R-Type is the series that says goodbye to everyone at a party twice

rtypefinal

R-Type Final (2004)

A performer needs to know when to bow out. There’s nothing worse than seeing an aged, washed-up athlete who just won’t admit it to themselves that they have reached ‘The End’. Their legs have gone, mentally they’re no longer that vital step or two ahead, they can no longer last the distance. No matter how prime an athlete they once were, time eventually caught up to them, as it always does. They just haven’t accepted that cruel fact yet.

It’s not just the sportspeople either – it seems all of show business suffers from a reluctance to accept that their day in the sun is long over. This has to be true, otherwise the Rolling Stones wouldn’t have embarked on their sixth Worldwide Farewell Tour. They even came to Ireland, for God’s sake. And as my grandad always observed, they only come here when they’re finished.

At least R-Type Final knew when to call it a day. As the name would obviously suggest, this was to be the last game in the R-Type series of horizontal space-shooter games. I’m sure there’s been a number of arcade ports since, and I think there was even some wayward R-Type Tactics game.
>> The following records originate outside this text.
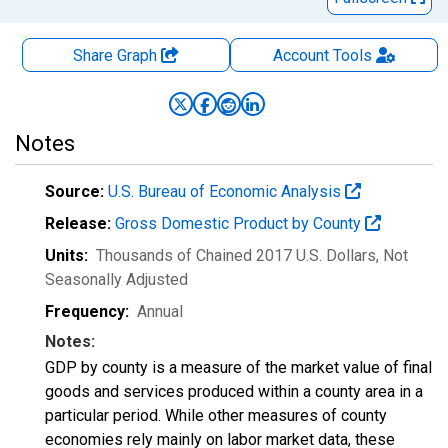
Share Graph
Account
Tools
Notes
Source:
U.S. Bureau of Economic Analysis
Release:
Gross Domestic Product by County
Units:
Thousands of Chained 2017 U.S. Dollars
, Not
Seasonally Adjusted
Frequency:
Annual
Notes:
GDP by county is a measure of the market value of final
goods and services produced within a county area in a
particular period. While other measures of county
economies rely mainly on labor market data, these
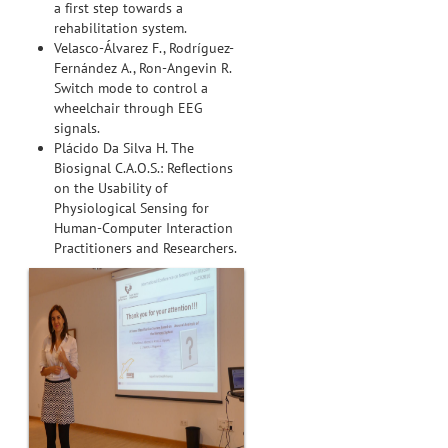
a first step towards a
rehabilitation system.
Velasco-Álvarez F., Rodríguez-
Fernández A., Ron-Angevin R.
Switch mode to control a
wheelchair through EEG
signals.
Plácido Da Silva H. The
Biosignal C.A.O.S.: Reflections
on the Usability of
Physiological Sensing for
Human-Computer Interaction
Practitioners and Researchers.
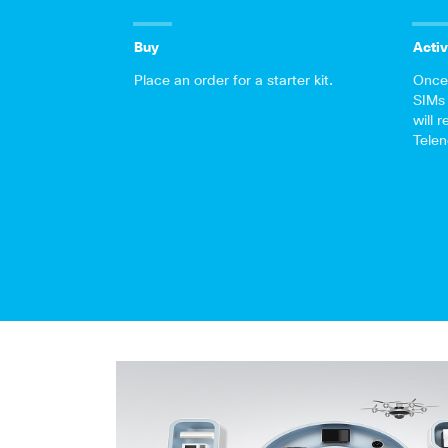
Buy
Activ
Place an order for a starter kit.
Once 
SIMs 
will 
Telen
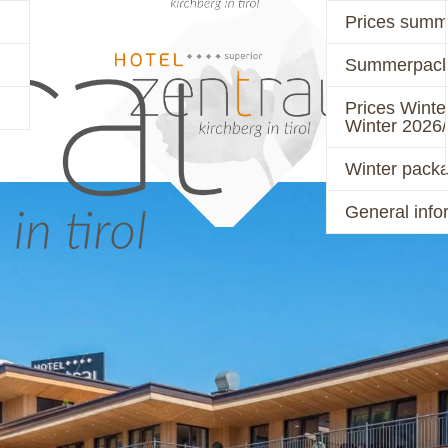
Prices summ
Summerpack
PRICES
ACTIVE
Prices Winte
Winter 2026
Winter pack
General info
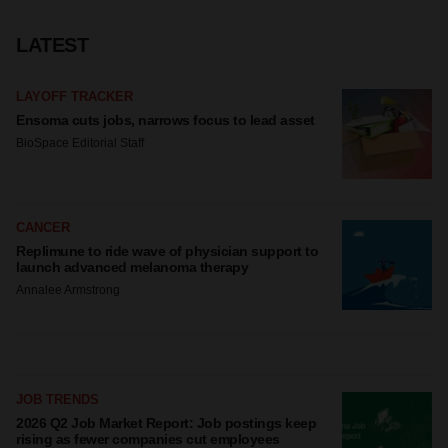
LATEST
LAYOFF TRACKER
Ensoma cuts jobs, narrows focus to lead asset
BioSpace Editorial Staff
CANCER
Replimune to ride wave of physician support to
launch advanced melanoma therapy
Annalee Armstrong
JOB TRENDS
2026 Q2 Job Market Report: Job postings keep
rising as fewer companies cut employees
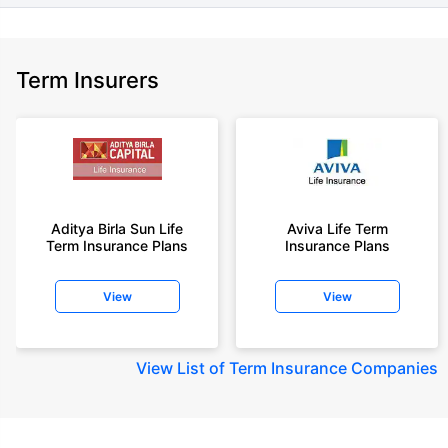
Term Insurers
Aditya Birla Sun Life
Aviva Life Term
Term Insurance Plans
Insurance Plans
View
View
View
List of Term Insurance Companies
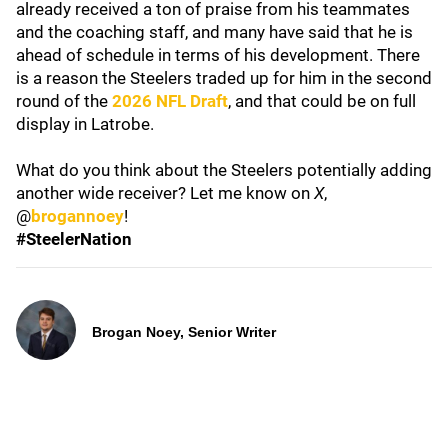
already received a ton of praise from his teammates
and the coaching staff, and many have said that he is
ahead of schedule in terms of his development. There
is a reason the Steelers traded up for him in the second
round of the
2026 NFL Draft
, and that could be on full
display in Latrobe.
What do you think about the Steelers potentially adding
another wide receiver? Let me know on
X
,
@
brogannoey
!
#SteelerNation
Brogan Noey, Senior Writer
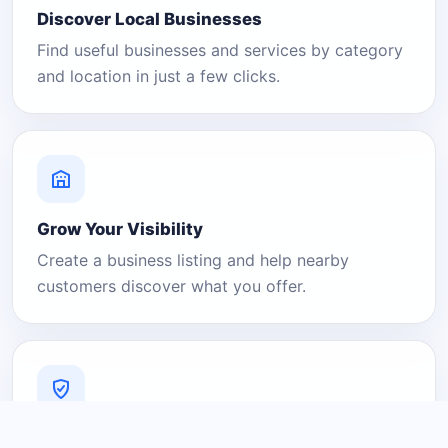
Discover Local Businesses
Find useful businesses and services by category
and location in just a few clicks.
Grow Your Visibility
Create a business listing and help nearby
customers discover what you offer.
A Platform You Can Trust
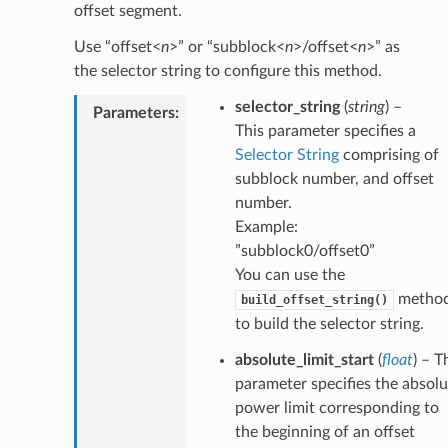
offset segment.
Use “offset<
n
>” or “subblock<
n
>/offset<
n
>” as
the selector string to configure this method.
selector_string
(
string
) –
Parameters
:
This parameter specifies a
Selector String
comprising of
subblock number, and offset
number.
Example:
”subblock0/offset0”
You can use the
metho
build_offset_string()
to build the selector string.
absolute_limit_start
(
float
) – T
parameter specifies the absolu
power limit corresponding to
the beginning of an offset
But in terms of progressing the pulp space story and delivering a dedicated, no-nonsense shooter, this is the denouement of the series.

Or so I thought, when the fates conspired against me in the cruellest possible way. Alright, that’s a touch dramatic, but consider this – I wrote this piece a few months ago, before a new R-Type title was quietly announced. Its name? R-Type Final 2. You’re joking, aren’t you? How unlucky can I get?

The PS2 game has ‘Final’ in the title. And not in the same way that Final Fantasy became a running joke, because once Final Fantasy II came out you knew where you stood with that one. The in-game text for Final even made more than one reference to this being the last title. One of the ships was called ‘Curtain Call’, and another ‘Grand Finale’, for God’s sake. I suppose Final meant Final in the same way that Brexit means Brexit.

It’s a shame for the original Final (…) because I really got a kick out of them naming it like that. It’s a bit sad really that at the time, they thought this would be the end, but at least they made no bones about it. And now a sequel comes along and threatens to make R-Type Final look stupid. The devs just better hope the game turns out good, or I shall hunt them down and throw them into quicksand – your cards are marked.

The R-Type formula didn’t change much over the years. Maybe that was its downfall, but how much can you change a simple enough space shooter? You control an R-Type spaceship, which predictably can take a whopping one hit before disintegrating into so many pieces of space clag.

The unique selling point here is that you get a Force module, a little device that gives you additional firepower and which you can install at the front or rear of your ship or send it firing off into independent flight, destroying enemies on contact. The enemy is the Bydo, the hive-minded alien species intent on enslaving and/or destroying mankind. Aren’t they all?

But here’s Final’s hook – whereas in previous R-Type games, you usually only had one ship available, or even as many as four in R-Type Delta for PS1, here in Final you can go on to unlock a whopping 101 ships in total. Now that sounds incredible, and in a sense it is. But there’s only so many ways you can differentiate these ships, since they all serve the same purpose of shooty-shooty-bang-bang, whoops-I’m-dead-from-one-bullet type of setup, so it does get samey.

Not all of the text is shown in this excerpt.